--- SUPPLIED MATERIAL ---

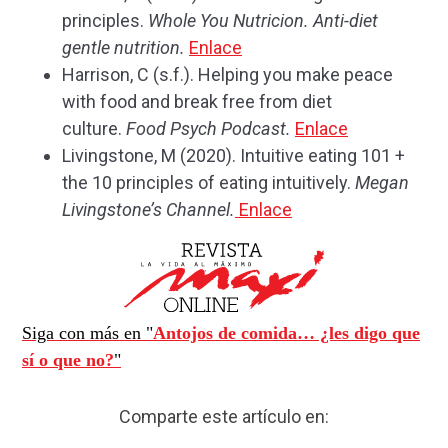
principles.
Whole You Nutricion. Anti-diet
gentle nutrition.
Enlace
Harrison, C (s.f.). Helping you make peace
with food and break free from diet
culture.
Food Psych Podcast.
Enlace
Livingstone, M (2020). Intuitive eating 101 +
the 10 principles of eating intuitively.
Megan
Livingstone’s Channel.
Enlace
Siga con más en "
Antojos de comida… ¿les digo que
sí o que no?
"
Comparte este artículo en:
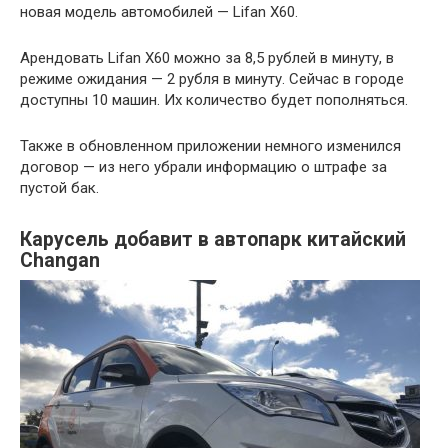
новая модель автомобилей — Lifan X60.
Арендовать Lifan X60 можно за 8,5 рублей в минуту, в
режиме ожидания — 2 рубля в минуту. Сейчас в городе
доступны 10 машин. Их количество будет пополняться.
Также в обновленном приложении немного изменился
договор — из него убрали информацию о штрафе за
пустой бак.
Карусель добавит в автопарк китайский
Changan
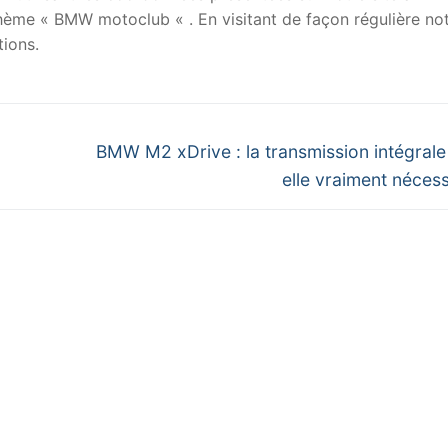
 thème « BMW motoclub « . En visitant de façon régulière no
ions.
Next
BMW M2 xDrive : la transmission intégrale 
post:
elle vraiment nécess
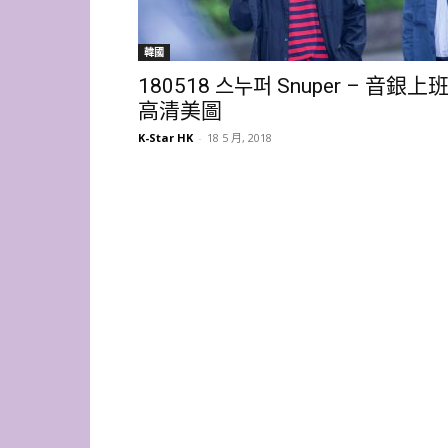
韓國
180518 스누퍼 Snuper – 音銀上
高清美圖
K-Star HK
-
18 5 月, 2018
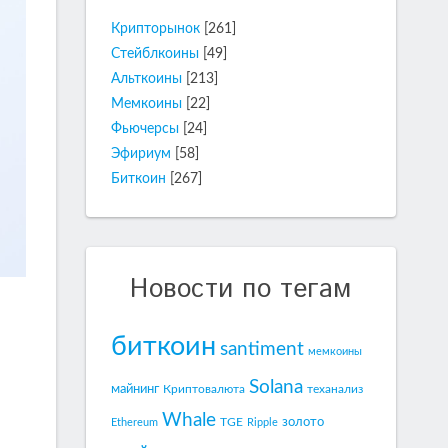
Крипторынок
[261]
Стейблкоины
[49]
Альткоины
[213]
Мемкоины
[22]
Фьючерсы
[24]
Эфириум
[58]
Биткоин
[267]
Новости по тегам
биткоин
santiment
мемкоины
Solana
майнинг
Криптовалюта
теханализ
Whale
золото
TGE
Ethereum
Ripple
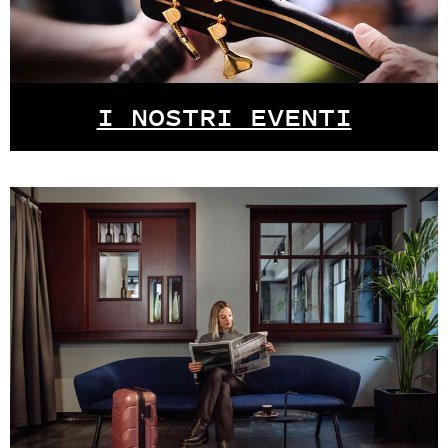
I NOSTRI EVENTI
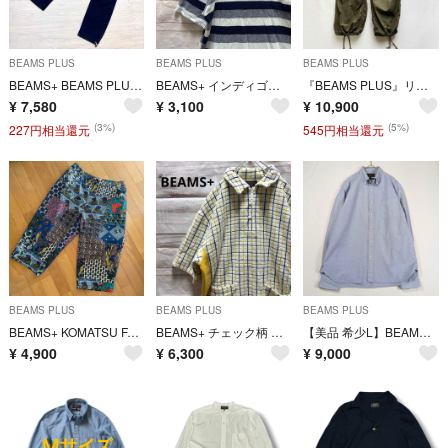
BEAMS PLUS
BEAMS PLUS
BEAMS PLUS
BEAMS+ BEAMS PLUS ビームスプラス スウェットパンツ イージーパンツ ネイビー Lサイズ 定番 人気 特価
BEAMS+ インディゴボーダーポケットT シャツ ポケT L ネイビー 白
『BEAMS PLUS』リップストップ ミリタリー 6ポケット M
¥
7,580
¥
3,100
¥
10,900
(3%)
(5%)
227円相当還元
545円相当還元
BEAMS PLUS
BEAMS PLUS
BEAMS PLUS
BEAMS+ KOMATSU FABRIC 総柄 イージーパンツ
BEAMS+ チェック柄 パイル地ポロシャツ L 白 人気 お洒落
【美品 希少L】BEAMS+ シャンブレーシャツ タンガリー ボタンダウン ビームスプラス 長袖シャツ ロゴ刻印ボタン 日本製
¥
4,900
¥
6,300
¥
9,000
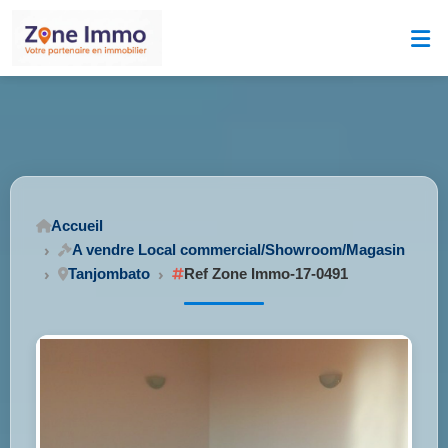
Accueil
A vendre Local commercial/Showroom/Magasin
Tanjombato
Ref Zone Immo-17-0491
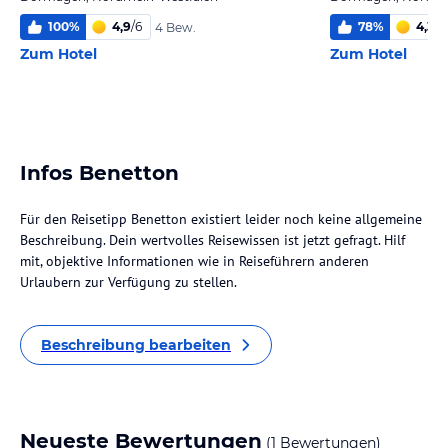
100
%
4,9
/
6
78
%
4,3
/
6
4 Bew.
Zum Hotel
Zum Hotel
Infos Benetton
Für den Reisetipp Benetton existiert leider noch keine allgemeine
Beschreibung. Dein wertvolles Reisewissen ist jetzt gefragt. Hilf
mit, objektive Informationen wie in Reiseführern anderen
Urlaubern zur Verfügung zu stellen.
Beschreibung bearbeiten
Neueste Bewertungen
(1 Bewertungen)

---

YOUR ASSIGNMENT >>
Omit the pictures and restate the rest of the records verbatim.

YOUR SOLUTION >>
principles.
Whole You Nutricion. Anti-diet
gentle nutrition.
Enlace
Harrison, C (s.f.). Helping you make peace
with food and break free from diet
culture.
Food Psych Podcast.
Enlace
Livingstone, M (2020). Intuitive eating 101 +
the 10 principles of eating intuitively.
Megan
Livingstone’s Channel.
Enlace
Siga con más en "
Antojos de comida… ¿les digo que
sí o que no?
"
Comparte este artículo en:
новая модель автомобилей — Lifan X60.
Арендовать Lifan X60 можно за 8,5 рублей в минуту, в
режиме ожидания — 2 рубля в минуту. Сейчас в городе
доступны 10 машин. Их количество будет пополняться.
Также в обновленном приложении немного изменился
договор — из него убрали информацию о штрафе за
пустой бак.
Карусель добавит в автопарк китайский
Changan
 thème « BMW motoclub « . En visitant de façon régulière no
ions.
Next
BMW M2 xDrive : la transmission intégrale 
post:
elle vraiment nécess
韓國
180518 스누퍼 Snuper – 音銀上
高清美圖
K-Star HK
-
18 5 月, 2018
Крипторынок
[261]
Стейблкоины
[49]
Альткоины
[213]
Мемкоины
[22]
Фьючерсы
[24]
Эфириум
[58]
Биткоин
[267]
Новости по тегам
биткоин
santiment
мемкоины
Solana
майнинг
Криптовалюта
теханализ
Whale
золото
TGE
Ethereum
Ripple
I NOSTRI EVENTI
BEAMS PLUS
BEAMS PLUS
BEAMS PLUS
BEAMS+ BEAMS PLUS ビームスプラス スウェットパンツ イージーパンツ ネイビー Lサイズ 定番 人気 特価
BEAMS+ インディゴボーダーポケットT シャツ ポケT L ネイビー 白
『BEAMS PLUS』リップストップ ミリタリー 6ポケット M
¥
7,580
¥
3,100
¥
10,900
(3%)
(5%)
227円相当還元
545円相当還元
BEAMS PLUS
BEAMS PLUS
BEAMS PLUS
BEAMS+ KOMATSU FABRIC 総柄 イージーパンツ
BEAMS+ チェック柄 パイル地ポロシャツ L 白 人気 お洒落
【美品 希少L】BEAMS+ シャンブレーシャツ タンガリー ボタンダウン ビームスプラス 長袖シャツ ロゴ刻印ボタン 日本製
¥
4,900
¥
6,300
¥
9,000
Accueil
A vendre Local commercial/Showroom/Magasin
Tanjombato
Ref Zone Immo-17-0491
100
%
4,9
/
6
78
%
4,3
/
6
4 Bew.
Zum Hotel
Zum Hotel
Infos Benetton
Für den Reisetipp Benetton existiert leider noch keine allgemeine
Beschreibung. Dein wertvolles Reisewissen ist jetzt gefragt. Hilf
mit, objektive Informationen wie in Reiseführern anderen
Urlaubern zur Verfügung zu stellen.
Beschreibung bearbeiten
Neueste Bewertungen
(1 Bewertungen)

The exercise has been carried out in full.